Before it was discontinued in 2007, the community event had been a fall tradition for years. However, this weekend was the first time the city of Powder Springs has hosted the occasion. Cobb-based JRM Management helped the city plan and organize the one-day celebration.
Powder Springs Mayor Pat Vaughn and the city council thought it would be a good idea to revive Powder Springs Day in order to continue to build relationships with residents and businesses.
"Our citizens had been asking to bring it back," Vaughn said. "They loved the parade and so that's why we did it."
A morning parade began on Atlanta Street near the Powder Springs Library. The one-mile parade traveled north on Old Austell Road and then cut west onto Marietta Street, past the Country Store of Seven Springs, before ending at the intersection of Old Dallas Road and Jackson Way.
Residents lined both sides of the route, with arms stretched out, to catch candy and other goodies tossed by smiling parade participants.
Pastor Mike Wood of First Baptist Church of Powder Springs, a South Cobb Citizen of the Year, served as the parade's grand marshal. Participants included Vaughn and other politicians, the McEachern High School JROTC Color Guard, Hillgrove High School Marching Band, American Legion, Push Rods Antique Cars, students from Ace Premier Cheer Gym, Miss Cobb Outstanding Teen Copelyn Jue and Mrs.

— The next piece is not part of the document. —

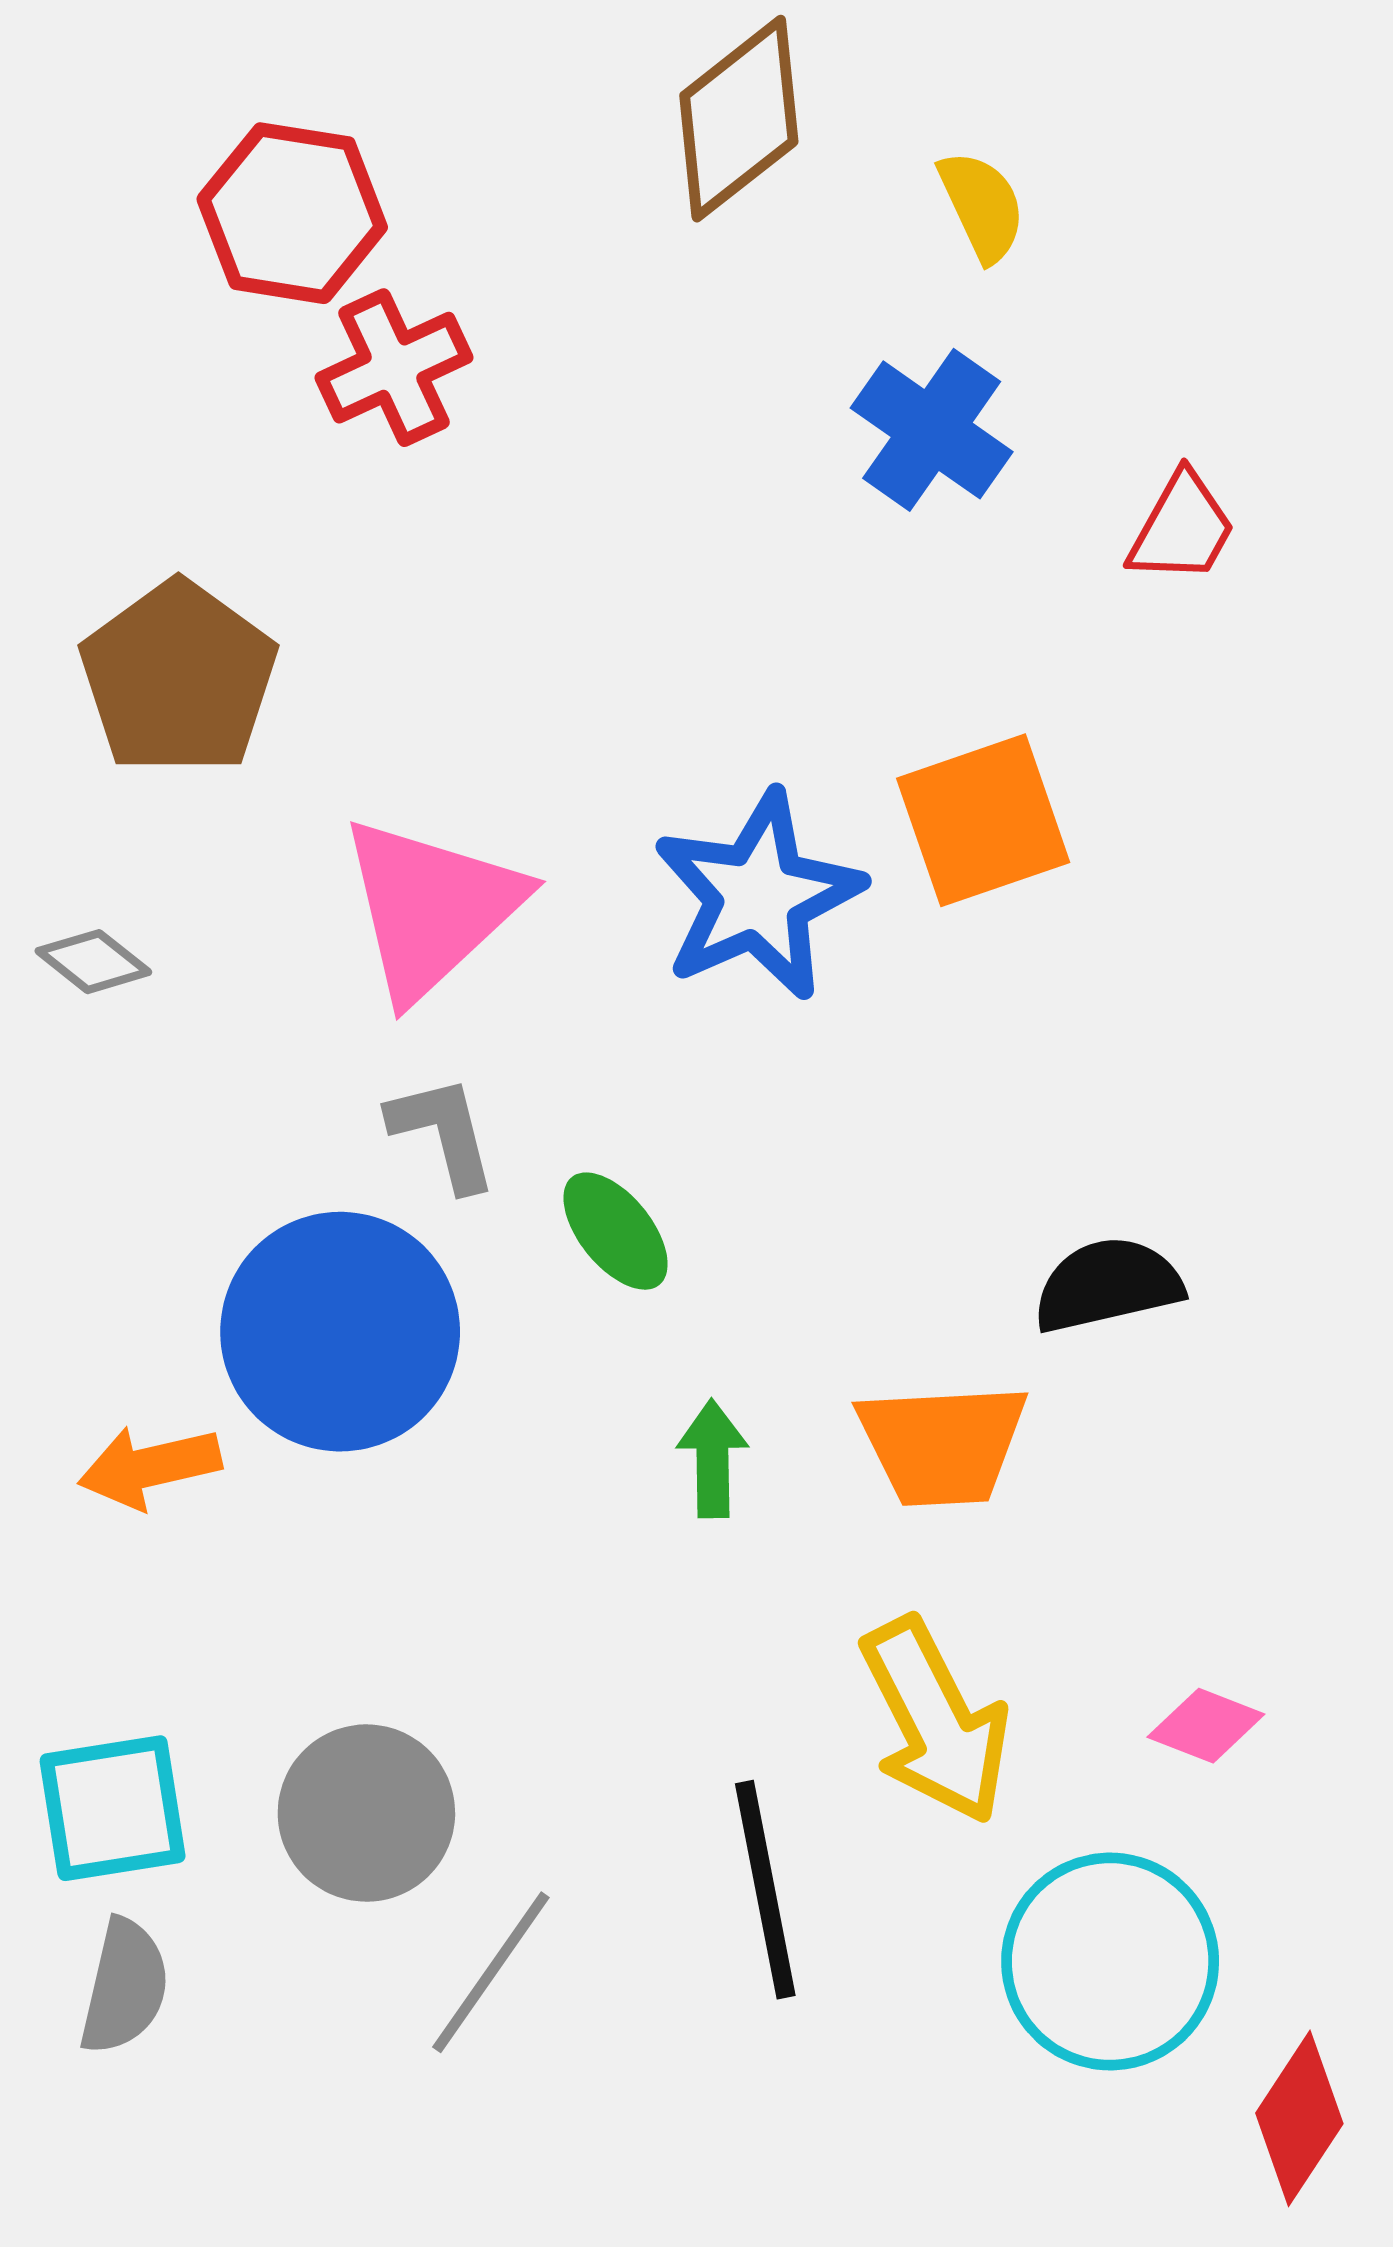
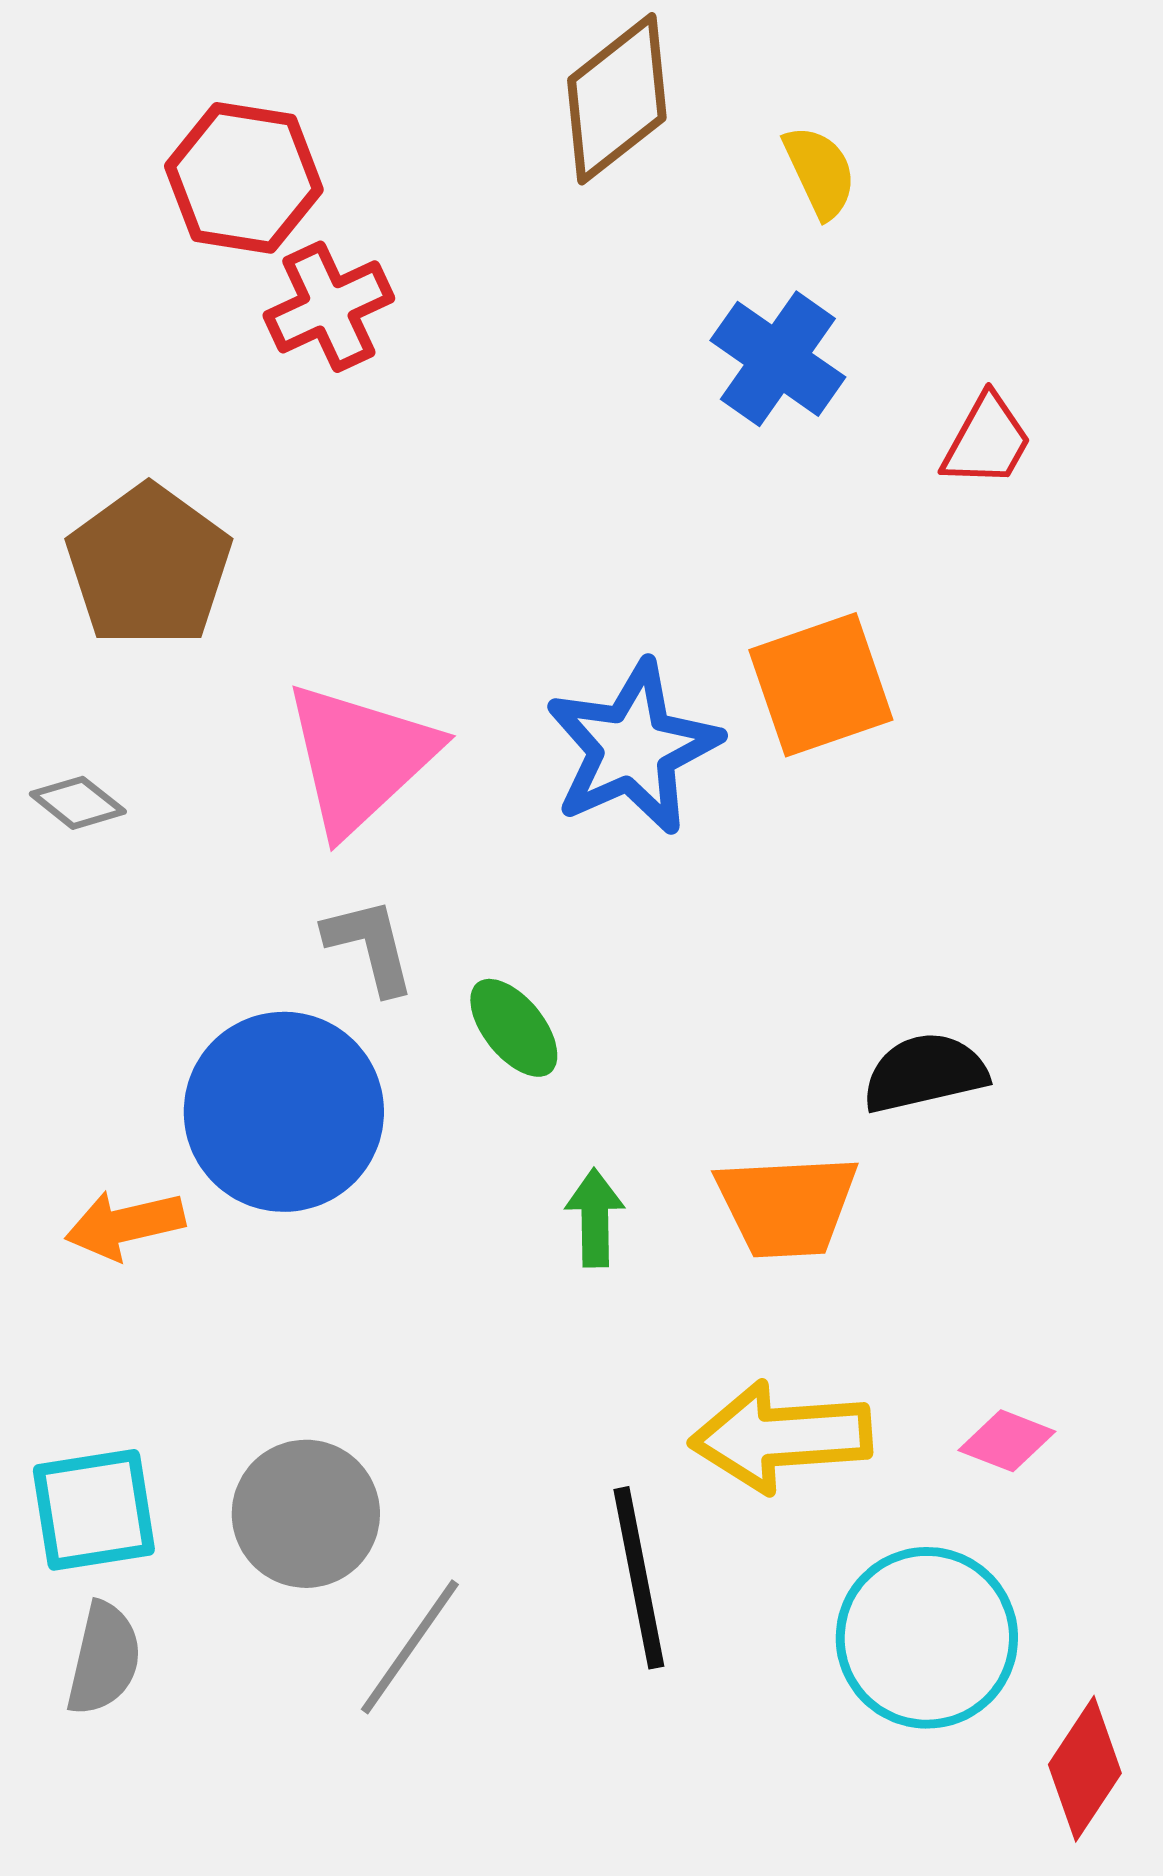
yellow arrow: (935, 1721) -> (781, 1437), turned 113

Georgia-America LaLona Richards.
"I've been coming here since I was a little girl," said Powder Springs native Casey Ledford, 23, who now lives with her husband Marc Ledford and daughter Elizabeth in nearby Dallas. Elizabeth, 2, was dressed in orange Halloween inspired clothing.
Following the downtown parade, there were arts and crafts, food, entertainment and children's activities in Powder Springs Town Square. City organizers expected several thousand people to attend throughout the day.
Among the entertainers were the Powder Springs Elementary School Chorus, the Downtown Dance Team and a solo performance by Aisha Bryant. LaLona Richards, Mrs. Georgia-America, was scheduled to kickoff her Frankie's First foundation in the area by requesting donations of new and gently used books that will be distributed to low-income schools.
The city of Powder Springs was incorporated as Springville in 1838. The land had previously belonged to two Cherokee Indian groups before the first settlers came to the area to find gold, according to historians. In 1859, after the "Trail of Tears" forced the Cherokee off the land, the name of the city was changed to Powder Springs in commemoration of seven local springs.
For decades, people like Charles and Jean Gibson have found their way to Powder Springs, tucked into the southwestern part of the county and dotted with modest homes and country shops. The couple has called the city of roughly 15,600 people home for the past two years.
"It's very pleasant," said Charles Gibson, 66, as he watched the parade inch pass him. "Nice day, great morning and a nice thing to do."
City officials plan to continue Powder Springs Day as an annual event on the second Saturday of October.
"It was very successful and everyone enjoyed the day," said Vaughn.